Lionel Messi sabía que el seleccionado argentino había jugado el mejor partido de toda la Copa América y que había superado el gran trabajo ante Colombia, con la goleada 6-1 ante Paraguay para llegar a la gran final del sábado ante Chile.
Ocurre que contra los guaraníes apareció lo que se le venía exigiendo al equipo que conduce Gerardo Martino: goles. Y llegaron todos juntos, porque, de haber convertido cuatro tantos entre los cuatro encuentros anteriores, hoy fueron seis los que recibió el arquero paraguayo Justo Villar.
"Estamos contentos. La verdad es que por cómo se estaban dando los partidos, que todos eran muy ajustados y peleados, sabíamos que, cuando entraran, iban a venir más. Antes de que empezara el partido hablábamos en la charla previa de que era una casualidad que no hubiéramos convertido muchos goles antes. Y vinieron todos juntos", analizó el crack rosarino, de tarea soberbia una vez más, pese a que mostró cierto fastidio por no convertir.
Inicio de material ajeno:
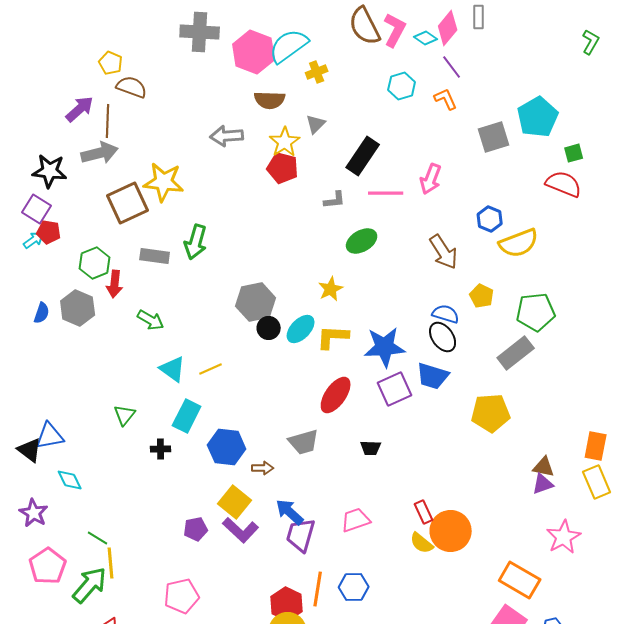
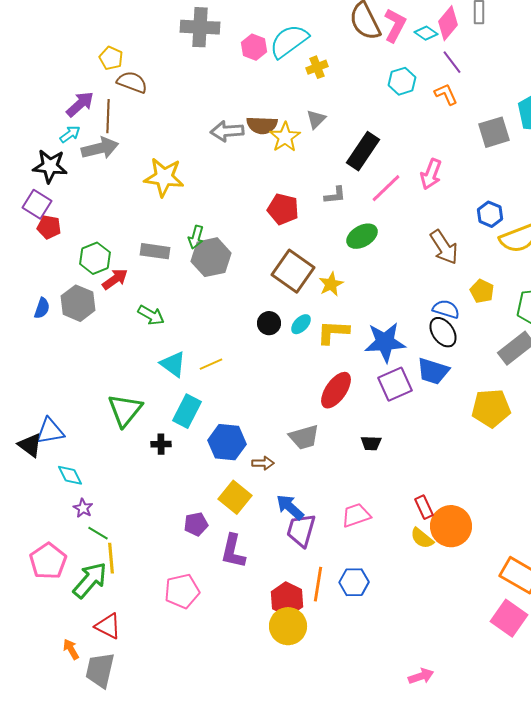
pink hexagon: (254, 52) -> (254, 47), size x0.6
brown semicircle: (270, 100) -> (262, 125), moved
red pentagon: (283, 168) -> (283, 209), moved
pink line: (386, 193) -> (386, 188), turned -44
brown square: (128, 203) -> (293, 271), moved, turned -30
cyan arrow: (34, 240) -> (70, 134), moved
green arrow: (196, 242) -> (196, 237), size x0.7
red arrow: (115, 284) -> (115, 279), turned -132
gray hexagon: (256, 302) -> (211, 257), moved
cyan ellipse: (301, 329) -> (301, 324), size x0.7
green triangle: (125, 415) -> (125, 410), size x1.6
purple star: (34, 513) -> (83, 508), moved, size x0.7
purple L-shape: (241, 530) -> (233, 551), moved, turned 60

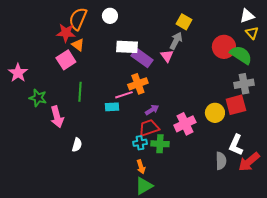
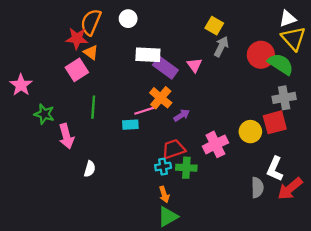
yellow triangle: (252, 33) -> (293, 38), size x1.6
gray arrow: (176, 41) -> (221, 47), moved
orange cross: (138, 84) -> (161, 98), turned -30
purple arrow: (152, 110) -> (182, 115), moved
Sobre el partido en sí, Lionel consideró: "Encontramos el gol rápido y eso hizo que tuviéramos más espacios. Y cuando ellos descontaron, seguimos jugando de la misma manera".
Sobre las chances de coronarse como campeón de América con goles suyos (el próximo sábado ante Chile ), Messi se ilusionó: "Ojalá, Dios quiera, que sean míos o de cualquiera. Pero venimos de jugar la final de un Mundial, y ahora estamos en la final de la Copa América. Llegamos con mucha ilusión y confianza".